Total documents	Aligned document pairs
799,276	1,727,539

Fully aligned subcorpus statistics


Documents	Lines	English tokens
86,307	11,365,709	334,953,817

Disclaimer and terms of use

The following disclaimer, an integral part of the United Nations Parallel Corpus, shall be respected with regard to the Corpus (no other restrictions apply):

The United Nations Parallel Corpus is made available without warranty of any kind, explicit or implied. The United Nations specifically makes no warranties or representations as to the accuracy or completeness of the information contained in the United Nations Corpus.
Under no circumstances shall the United Nations be liable for any loss, liability, injury or damage incurred or suffered that is claimed to have resulted from the use of the United Nations Corpus. The use of the United Nations Corpus is at the user's sole risk.
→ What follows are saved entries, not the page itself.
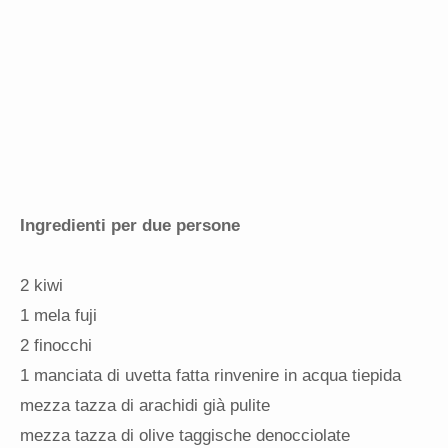
Ingredienti per due persone
2 kiwi
1 mela fuji
2 finocchi
1 manciata di uvetta fatta rinvenire in acqua tiepida
mezza tazza di arachidi già pulite
mezza tazza di olive taggische denocciolate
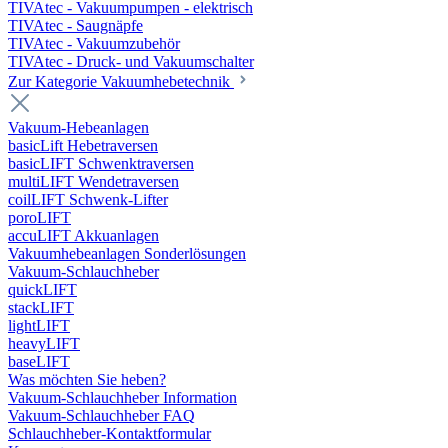
TIVAtec - Vakuumpumpen - elektrisch
TIVAtec - Saugnäpfe
TIVAtec - Vakuumzubehör
TIVAtec - Druck- und Vakuumschalter
Zur Kategorie Vakuumhebetechnik
Vakuum-Hebeanlagen
basicLift Hebetraversen
basicLIFT Schwenktraversen
multiLIFT Wendetraversen
coilLIFT Schwenk-Lifter
poroLIFT
accuLIFT Akkuanlagen
Vakuumhebeanlagen Sonderlösungen
Vakuum-Schlauchheber
quickLIFT
stackLIFT
lightLIFT
heavyLIFT
baseLIFT
Was möchten Sie heben?
Vakuum-Schlauchheber Information
Vakuum-Schlauchheber FAQ
Schlauchheber-Kontaktformular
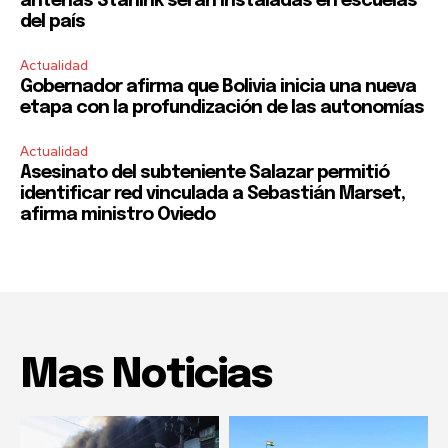
antenas Starlink serán instaladas en escuelas
del país
Actualidad
Gobernador afirma que Bolivia inicia una nueva
etapa con la profundización de las autonomías
Actualidad
Asesinato del subteniente Salazar permitió
identificar red vinculada a Sebastián Marset,
afirma ministro Oviedo
Mas Noticias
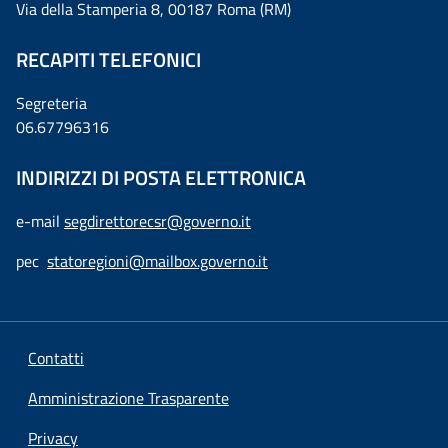
Via della Stamperia 8, 00187 Roma (RM)
RECAPITI TELEFONICI
Segreteria
06.67796316
INDIRIZZI DI POSTA ELETTRONICA
e-mail
segdirettorecsr@governo.it
pec
statoregioni@mailbox.governo.it
Contatti
Amministrazione Trasparente
Privacy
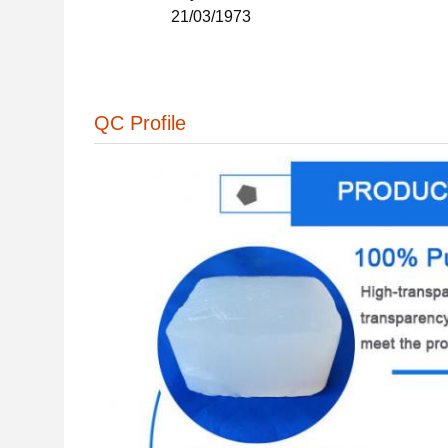
21/03/1973
QC Profile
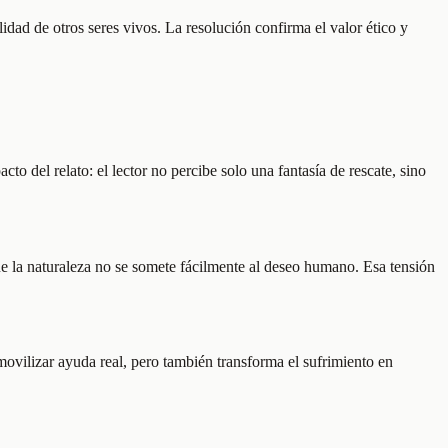
idad de otros seres vivos. La resolución confirma el valor ético y
o del relato: el lector no percibe solo una fantasía de rescate, sino
e la naturaleza no se somete fácilmente al deseo humano. Esa tensión
movilizar ayuda real, pero también transforma el sufrimiento en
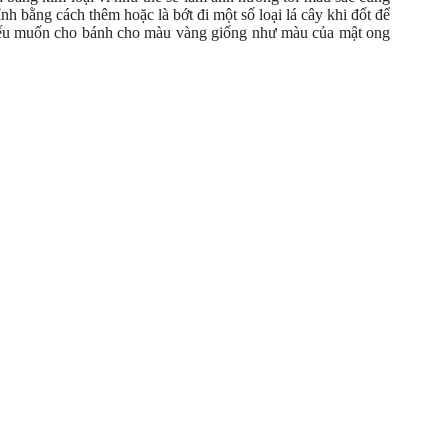
h bằng cách thêm hoặc là bớt đi một số loại lá cây khi đốt để
n nếu muốn cho bánh cho màu vàng giống như màu của mật ong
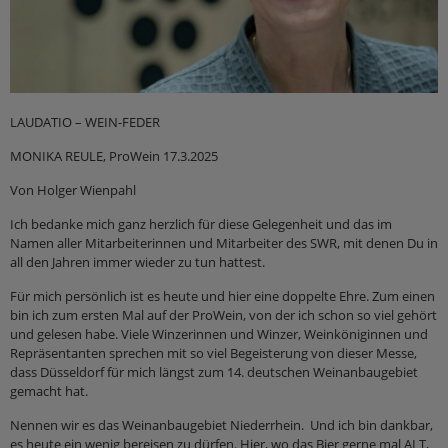
LAUDATIO – WEIN-FEDER
MONIKA REULE, ProWein 17.3.2025
Von Holger Wienpahl
Ich bedanke mich ganz herzlich für diese Gelegenheit und das im
Namen aller Mitarbeiterinnen und Mitarbeiter des SWR, mit denen Du in
all den Jahren immer wieder zu tun hattest.
Für mich persönlich ist es heute und hier eine doppelte Ehre. Zum einen
bin ich zum ersten Mal auf der ProWein, von der ich schon so viel gehört
und gelesen habe. Viele Winzerinnen und Winzer, Weinköniginnen und
Repräsentanten sprechen mit so viel Begeisterung von dieser Messe,
dass Düsseldorf für mich längst zum 14. deutschen Weinanbaugebiet
gemacht hat.
Nennen wir es das Weinanbaugebiet Niederrhein.
Und ich bin dankbar,
es heute ein wenig bereisen zu dürfen. Hier, wo das Bier gerne mal ALT,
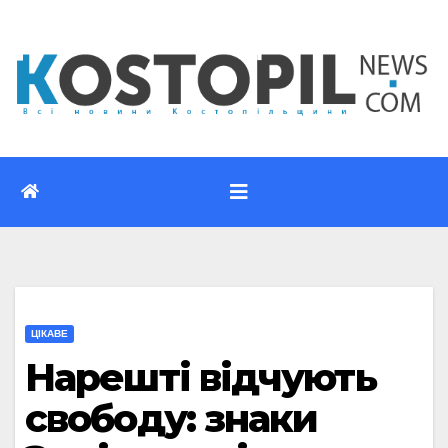
Перейти
до
вмісту
ЦІКАВЕ
Нарешті відчують
свободу: знаки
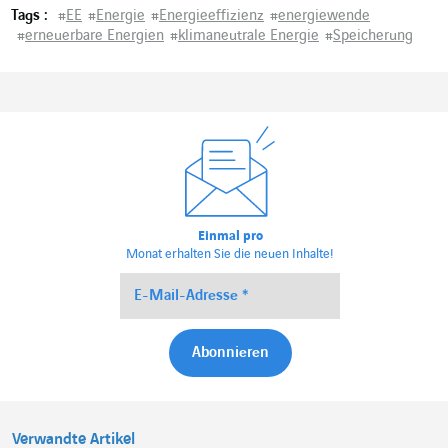
Tags :
#
EE
#
Energie
#
Energieeffizienz
#
energiewende
#
erneuerbare Energien
#
klimaneutrale Energie
#
Speicherung
Einmal pro
Monat erhalten Sie die neuen Inhalte!
Verwandte Artikel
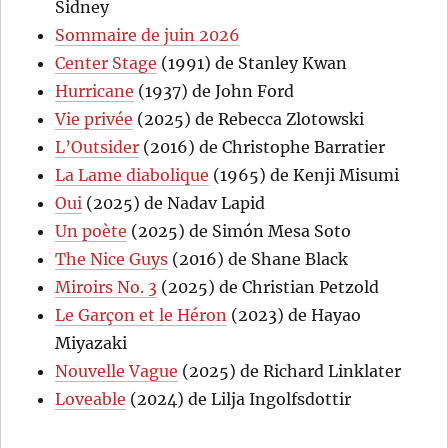
Sidney
Sommaire de juin 2026
Center Stage
(1991) de Stanley Kwan
Hurricane
(1937) de John Ford
Vie privée
(2025) de Rebecca Zlotowski
L’Outsider
(2016) de Christophe Barratier
La Lame diabolique
(1965) de Kenji Misumi
Oui
(2025) de Nadav Lapid
Un poète
(2025) de Simón Mesa Soto
The Nice Guys
(2016) de Shane Black
Miroirs No. 3
(2025) de Christian Petzold
Le Garçon et le Héron
(2023) de Hayao
Miyazaki
Nouvelle Vague
(2025) de Richard Linklater
Loveable
(2024) de Lilja Ingolfsdottir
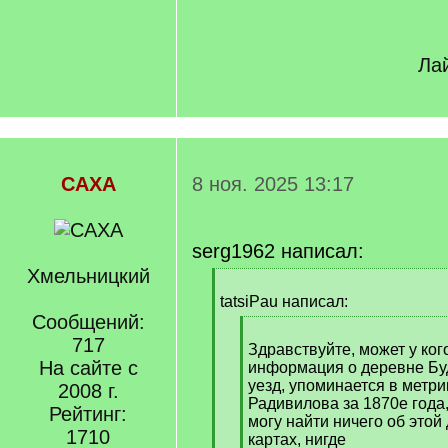
Лай
САХА
8 ноя. 2025 13:17
serg1962 написал:
Хмельницкий
[
q
tatsiPau написал:
]
Сообщений:
[
717
q
Здравствуйте, может у ког
На сайте с
]
информация о деревне Б
уезд, упоминается в метри
2008 г.
Радивилова за 1870е года,
Рейтинг:
могу найти ничего об этой
1710
картах, нигде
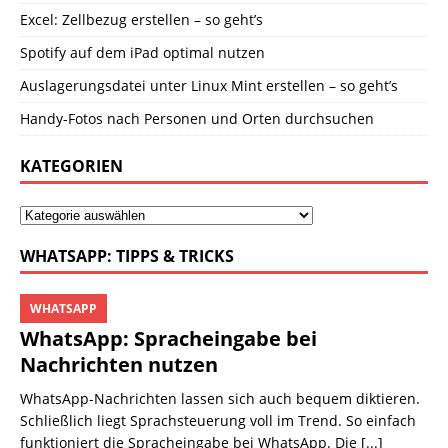
Excel: Zellbezug erstellen – so geht’s
Spotify auf dem iPad optimal nutzen
Auslagerungsdatei unter Linux Mint erstellen – so geht’s
Handy-Fotos nach Personen und Orten durchsuchen
KATEGORIEN
WHATSAPP: TIPPS & TRICKS
WHATSAPP
WhatsApp: Spracheingabe bei
Nachrichten nutzen
WhatsApp-Nachrichten lassen sich auch bequem diktieren.
Schließlich liegt Sprachsteuerung voll im Trend. So einfach
funktioniert die Spracheingabe bei WhatsApp. Die
[...]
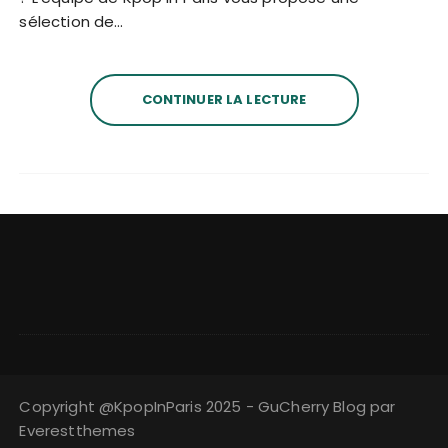
sélection de…
CONTINUER LA LECTURE
Copyright @KpopInParis 2025 - GuCherry Blog par
Everestthemes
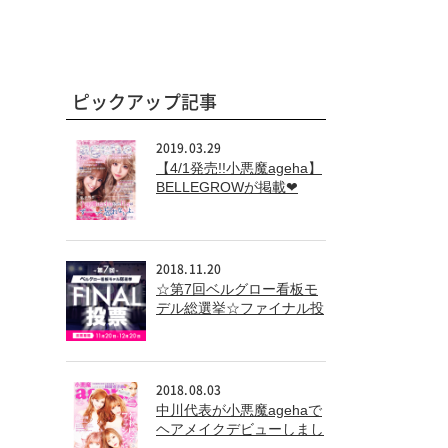
ピックアップ記事
2019.03.29
【4/1発売!!小悪魔ageha】
BELLEGROWが掲載❤
2018.11.20
☆第7回ベルグロー看板モ
デル総選挙☆ファイナル投
票
2018.08.03
中川代表が小悪魔agehaで
ヘアメイクデビューしまし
The user specifically acknowledges and agrees that the United Nations is not liable for the conduct of any user. If the user is dissatisfied with any of the material provided in the United Nations Corpus, the user's sole and exclusive remedy is to discontinue using the United Nations Corpus.
When using the United Nations Corpus, the user must acknowledge the United Nations as the source of the information. For references, please cite this reference: Ziemski, M., Junczys-Dowmunt, M., and Pouliquen, B., (2016), The United Nations Parallel Corpus, Language Resources and Evaluation (LREC’16), Portorož, Slovenia, May 2016.
Nothing herein shall constitute or be considered to be a limitation upon or waiver, express or implied, of the privileges and immunities of the United Nations, which are specifically reserved.

File organization and format

All documents are organized into folders by language, publication year, and publication symbol. Corresponding documents are placed in parallel folder structures, and a document's translation into any of the official languages (if it exists) can be found by inspecting the same file path in the required language subfolder.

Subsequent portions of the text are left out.